Frankly, I never thought it made sense to begin with. The Play name always struck me as some executive’s obsession with differentiating Google’s platforms from Apple’s in a way they could market as “fun.” I can just imagine the one-sided conversation now: “See, an app ‘Store’ is all work and no play. Wait, ‘Play!’ That’s it!” Limited to apps and games with the Android Market to Play Store rebranding, it almost worked, but Google decided that basically everything it could charge you money for needed Play branding. Names like Play Music and Play Movies & TV at least made sense, but we also have Play Books, and we had Play Newsstand and Play Magazines for a while. Honestly, I’d argue that Google’s fixation on Play branding has outright hurt some of these efforts.

Google’s fixation on Play branding has outright hurt some of these efforts.

It seems like Google is starting to get the idea — at least, indirectly. While I think the Play Music transition probably has more to do with handing off the nightmare of licensing to YouTube and forcing greater integration between the two services as a way of cross-promotion, Play Movies & TV’s new name is much more telling. It doesn’t seem like Google’s just handing things off to a different division, it just realized that it made better sense to brand the service together with the software: You watch Google TV on your Google TV. That might make the transition confusing while Android TV is still a separate thing, but in a few years, the popular smart TV software will be ubiquitous with Google’s way of selling you content for it, and that’s a big advantage.

While the company can’t leverage that same strengths with things like Google Play Books or the Google Play Store, I think cutting out “Play” in favor of direct Google branding makes a lot more sense. Half these services are abbreviated to lose the “Google” part of their names in plenty of places like the app drawer anyway, so just making it “Google X” is more recognizable for customers. Ask someone outside the tech bubble what company runs Play Books and you probably won’t get the right answer. Furthermore, it’s already worked before: Google News has been claimed to be “the world’s largest news aggregator,” and I doubt Play Newsstand could make that claim.

An “App Store” also explains what it is.
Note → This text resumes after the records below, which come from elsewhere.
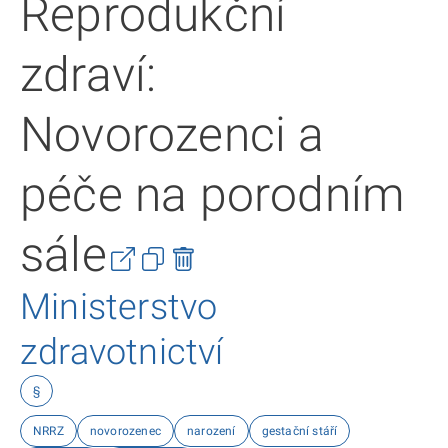
Reprodukční
zdraví:
Novorozenci a
péče na porodním
sále
Ministerstvo
zdravotnictví
§
NRRZ
novorozenec
narození
gestační stáří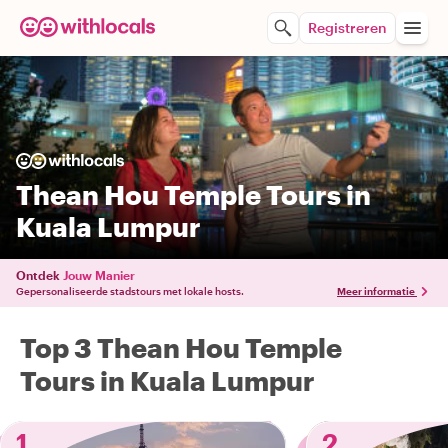
Registreren
Thean Hou Temple Tours in
Kuala Lumpur
Ontdek
Jouw Manier
Gepersonaliseerde stadstours met lokale hosts.
Meer informatie
Top 3 Thean Hou Temple
Tours in Kuala Lumpur
1
2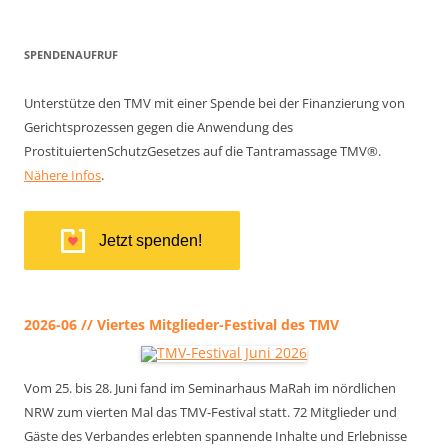
SPENDENAUFRUF
Unterstütze den TMV mit einer Spende bei der Finanzierung von
Gerichtsprozessen gegen die Anwendung des
ProstituiertenSchutzGesetzes auf die Tantramassage TMV®.
Nähere Infos
.
Jetzt spenden!
2026-06 // Viertes Mitglieder-Festival des TMV
Vom 25. bis 28. Juni fand im Seminarhaus MaRah im nördlichen
NRW zum vierten Mal das TMV-Festival statt. 72 Mitglieder und
Gäste des Verbandes erlebten spannende Inhalte und Erlebnisse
What the hell is a “Google Play?”

Google has also said it will be loosening the reins when it comes to alternative app stores on Android next year, and that could mean the Play Store will finally have to compete with other app sources. (Yeah, sure, you can sideload apps on Android, but Google’s Play Services bundling and deeper integration with basically every OEM makes it a defacto monopoly with functionality on Android no one else is allowed to get.) If and when that happens, Google’s incumbent Play platform could end up with some big-league competition, and I think rebranding things sooner rather than later would give it time to build better recognition: a minor edge in the coming race.

Ask someone outside the tech bubble what company runs Play Books

The Play Store is also a more serious subject than a name like “Play” implies. Literally billions of dollars flow through it, and plenty of independent developers make their living through Play Store apps and billing. This isn’t “Play,” it’s work, and familiar as I am with Google’s Play Store developer-support woes, I even take an entirely different meaning from the branding: Google can’t take any of this seriously.
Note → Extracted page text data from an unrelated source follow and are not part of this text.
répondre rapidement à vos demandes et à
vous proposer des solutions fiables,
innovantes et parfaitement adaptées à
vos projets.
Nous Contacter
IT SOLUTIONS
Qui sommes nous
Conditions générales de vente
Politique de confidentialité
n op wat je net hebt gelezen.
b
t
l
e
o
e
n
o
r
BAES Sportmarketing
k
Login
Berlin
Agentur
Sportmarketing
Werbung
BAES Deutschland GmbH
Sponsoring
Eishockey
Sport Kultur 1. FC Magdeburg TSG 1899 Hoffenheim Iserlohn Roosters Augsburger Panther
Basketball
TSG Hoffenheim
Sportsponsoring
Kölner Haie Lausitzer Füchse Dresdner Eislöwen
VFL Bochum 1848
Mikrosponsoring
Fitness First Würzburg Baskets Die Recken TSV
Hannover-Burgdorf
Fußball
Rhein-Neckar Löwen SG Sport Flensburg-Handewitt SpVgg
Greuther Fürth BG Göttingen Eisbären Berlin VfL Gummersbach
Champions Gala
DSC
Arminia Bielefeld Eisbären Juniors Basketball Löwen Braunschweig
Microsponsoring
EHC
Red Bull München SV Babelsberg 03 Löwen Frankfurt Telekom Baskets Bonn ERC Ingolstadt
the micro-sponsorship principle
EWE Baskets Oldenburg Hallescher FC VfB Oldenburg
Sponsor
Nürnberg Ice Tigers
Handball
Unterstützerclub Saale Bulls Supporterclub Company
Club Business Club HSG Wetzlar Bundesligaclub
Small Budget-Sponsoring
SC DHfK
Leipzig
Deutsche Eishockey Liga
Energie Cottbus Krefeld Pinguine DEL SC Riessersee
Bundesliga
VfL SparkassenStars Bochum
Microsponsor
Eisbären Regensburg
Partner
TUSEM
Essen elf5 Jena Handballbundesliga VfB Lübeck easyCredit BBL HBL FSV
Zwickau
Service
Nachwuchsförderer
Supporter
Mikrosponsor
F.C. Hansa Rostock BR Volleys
On top of any pragmatic points, there’s also one last and more fundamental argument: Losing the Play branding is more thematically appropriate for the sort of company Google is now. Once upon a time, Google was a “fun” company — not just for its employees, but for the sort of public image it projected. Android releases had tasty treat names and wildly impractical statues, and the company took more of a spaghetti-on-the-wall approach to basically everything. But those days are long gone — at least, on our side of the fence looking in. And we can’t blame Google; it clearly wasn’t a sustainable strategy. But while it might not be a bland and boring suit-and-tie corporation yet, it feels a little closer every day, and a name like “Play” just doesn’t jibe with Google’s current image.

With more apps and services losing Play branding this month, I think it’s time for Google to pull the band aid entirely off and kill “Play” altogether.